Kimi zaman sadece sokak köşesinde aç bir şekilde oturdu, kimi zaman zengin çocukların zorbalıklarına maruz kalmış ve onların alay konusu olmuştu.

Ağladıktan sonra uyumaya alıştı, hayata ve insanlara konuşmayacak kadar kırılmıştı. Kırık kalbiyle artık yemekler yemeye alıştı. Meryem'in ruhu cenaze taşıyan bir ölü gibiydi. Sessiz, suskun asla konuşmak istemeyen birine dönüşmüştü. İyilik bile yapamayacak kadar yorgun bir kızdı Meryem. En büyük korkusu ise bağlanmak olmuştu. Onunla arkadaş olmak isteyenleri sert bir dille geri çeviriyordu. Nedenimi? Bir kez daha sevdiği birinin ölümünü kaldıracak kadar güçlü olamayışıydı. Her gün en ücra köşeye geçiyor, en ücra korkusuyla arkadaş oluyordu. Ölüm ile.

​​​​​17 yaşına bastığı güne kadar bu şekilde devam etti. Haftanın üç günü yemek ve su olmadan, duvarları ile arkadaş olduğu karanlık bir odada cezaya bırakılıyor, bu da yetmezmiş gibi cezaya kaldığı günlerin gecesini yetimhanenin en üst katında ki terasın kırık duvarında tek ayak üzerinde durması isteniyordu. Rüzgar ters yönde eserde yere çakılıp intihar süsü vermek için halası zorla yaptırıyordu.
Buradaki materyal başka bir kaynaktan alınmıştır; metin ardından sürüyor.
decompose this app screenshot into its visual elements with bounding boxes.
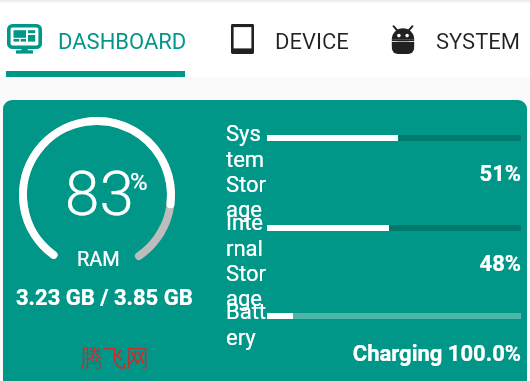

Bu yıllarda hep düşündü. Her zaman düşündüğü ama dile getirmediği cümleler ağzında yara olmuştu. Kanayan ve asla durmayan açık bir yara.

'Rümeysa halam bana bunları neden yapıyordu?'

Ama asla dile getiremedi. Karşısındaki canavar kadına bunu neden yaptığını sormadı. 17 yaşına gelene kadar onunla toplasan on cümle kurmamıştı. Vurmaması için yalvarmadı. Onu dövdüğünde geri çekilmedi. Hakaretlerine ses etmedi.
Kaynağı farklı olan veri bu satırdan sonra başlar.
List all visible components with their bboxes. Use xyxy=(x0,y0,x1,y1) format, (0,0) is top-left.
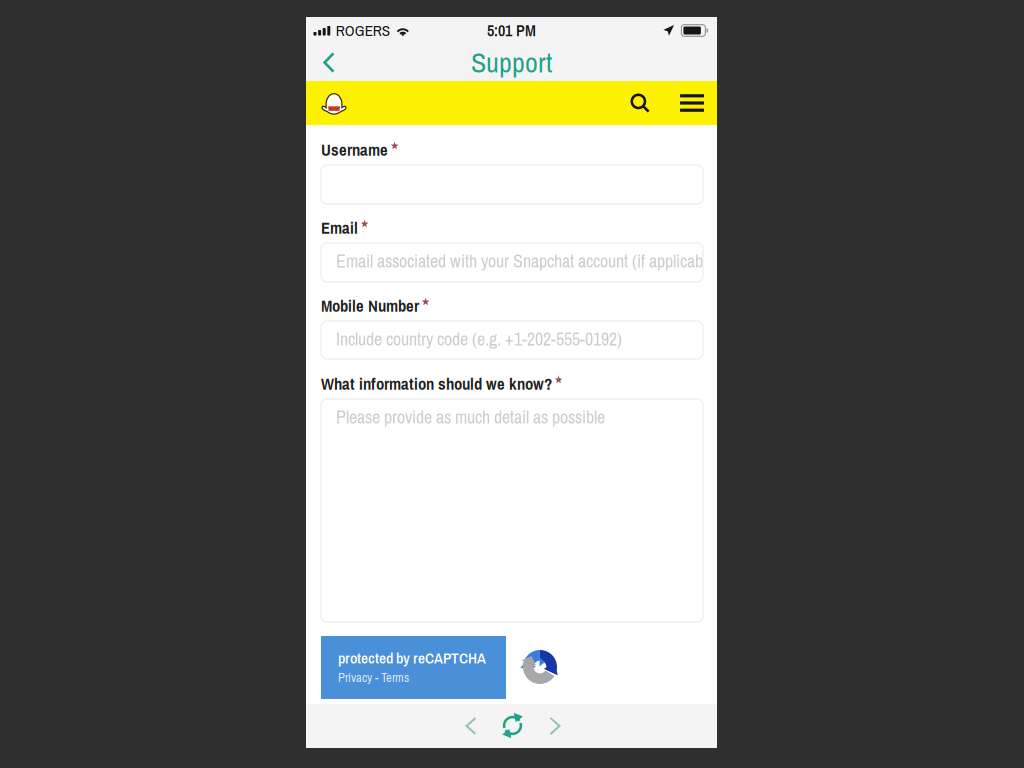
button[interactable]: Back xyxy=(451,704,491,748)
staticText: Mobile Number xyxy=(321,294,419,317)
button[interactable]: Snapchat home xyxy=(306,81,362,125)
staticText: Support xyxy=(471,44,552,81)
button[interactable]: reCAPTCHA privacy and terms xyxy=(321,636,575,699)
button[interactable]: Search xyxy=(616,81,664,125)
staticText: protected by reCAPTCHA xyxy=(338,648,486,668)
button[interactable]: Forward xyxy=(534,704,576,748)
staticText: Include country code (e.g. +1-202-555-01… xyxy=(336,327,622,351)
staticText: 5:01 PM xyxy=(487,20,536,41)
staticText: Username xyxy=(321,138,388,161)
staticText: ROGERS xyxy=(336,20,390,41)
staticText: What information should we know? xyxy=(321,372,552,395)
staticText: Email associated with your Snapchat acco… xyxy=(336,249,719,273)
button[interactable]: Reload xyxy=(491,704,534,748)
staticText: Privacy - Terms xyxy=(338,669,409,686)
button[interactable]: Menu xyxy=(671,81,713,125)
staticText: Email xyxy=(321,216,358,239)
staticText: Please provide as much detail as possibl… xyxy=(336,405,605,429)
button[interactable]: Back xyxy=(306,44,352,81)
Çünkü Meryem böyle bir kızdı. 10 yaşından sonra artık konuşmaktan nefret eder olmuştu. Ta ki 17 yaş gününün gecesine kadar. O sustuğu yılların acısını çıkaracağı gün gelmişti. Rümeysa halasının odasına ceza çekmek için geldiği o gece.. O odada başka biri vardı. Tanıdığı ama uzun yıllardır görmediği biri.
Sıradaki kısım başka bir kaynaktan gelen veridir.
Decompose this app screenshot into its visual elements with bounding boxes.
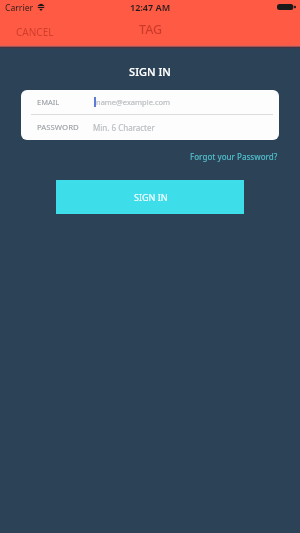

Halasının eşi Emre bey. Emre Bey bir orgeneraldi. Meryem'in babası öldükten sonra yerine atanmıştı. Uzun zaman görmediği Meryem'i şimdi genç kız olmuş ve bir su gibi güzel bir kadına dönüştüğünü fark eden Emre Bey, iğrenç zihninde ağza alınmayacak düşünceler belirmişti.

Meryem'i baştan aşağı süzdü, "Güzel bir kadın olmuşsun Meryem." dedi ağzının suyunun aktığını umursamayarak.

Meryem umursamadan dönüp gitmek istedi ama ince bileğinden tutulup deri koltuğa fırlatılana kadar herşey çok ani oldu. Emre beyin ellerinin pantolonuna gittiğini fark edene kadar zihni olayı anlayamıyordu. Anladığında ise kusmamak için kendini zor tuttu.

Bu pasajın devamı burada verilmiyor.